Dieters welcomed the recent class order on Statements of Additional Advice (SOAA) for allowing reference to pre-SOA documents, such as a financial plan, and thus allowing for abbreviated SOAAs.
She said the FPA taskforce would be petitioning the regulator over whether the same sort of referencing can apply in an SOA.
The FPA’s FSRA manager policy and government relations John Anning said the implications of some FSR regulations will “not emerge until we’ve lived with them a bit longer, but others are clearly not working at all well”.
Anning said it is “obvious that SOA regulations are currently too prescriptive to take into account all the situations where statements of advice are required”.
He said dollar fee disclosure, which is due to launch on July 1, is an example of “a grey area, where we’ll need to see how the regulation works in practice to judge it a success or otherwise”.
He said most FSR concerns by FPA members related to SOAs, but the FPA had also made submissions to ASIC on managed discretionary advice.
In addition, some larger institutional FPA members have concerns over product disclosure statements and the Financial Services Guides.
Damian Cullen, director of Sydney-boutique Cullen Financial Planning, said a number of FSR regulations are “less than crystal clear”. This lack of clarity has left planners to try to interpret the regulations for compliance, he said, which is responsible for blowing out the size of SOAs to “impractical” levels.
“My view is I’d rather give a client a useful document than an onerous one, but each time I do so I’m effectively taking a risk that I have met ASIC’s interpretation of compliance standards.
“If you take five or six client calls in an hour, and try to jot down your advice as you speak, there’s always going to be a risk you’ll omit something important.”
Cullen said ASIC’s recent class order on SOAAs “hasn’t made any difference” as far as his interpretation of the regulations is concerned.
Jo Tuck, director of Menico Tuck Financial Services, Cairns, said her ability to react to situations on behalf of clients has been lengthened by SOAs.
“We’re not able to get strategic advice out to clients as quickly as we would like for all the paper work we are involved in — even with the new class order on SOAAs.”
“On the other hand, clients are saying we don’t want this much paperwork — they’re up front about it, but we are obligated to send them a certain amount.”
Advance Asset Management head of product Sue Mieog described the financial services industry as being on a “roller-coaster of regulation, whether it’s FSR, international accounting standards, anti-money laundering, unit pricing and conflict of interests”.
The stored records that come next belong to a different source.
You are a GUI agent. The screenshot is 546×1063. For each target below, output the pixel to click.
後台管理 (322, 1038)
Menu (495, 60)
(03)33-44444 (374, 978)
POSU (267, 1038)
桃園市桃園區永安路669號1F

“It would be lovely to see some simplicity going forward from the regulator — such as getting rid of the super surcharge, which would make super a lot more simpler.”
As with others in the industry, Mieog expressed her anger that other sector professionals have been given exemptions from the FSR regulations.
“I don’t know what financial services has done wrong as a sector to have been so carefully targeted by the regulator.
“Stockbrokers seem to be able to get exemptions from the FSR, and accountants can give advice without putting it into writing, and solicitors too.”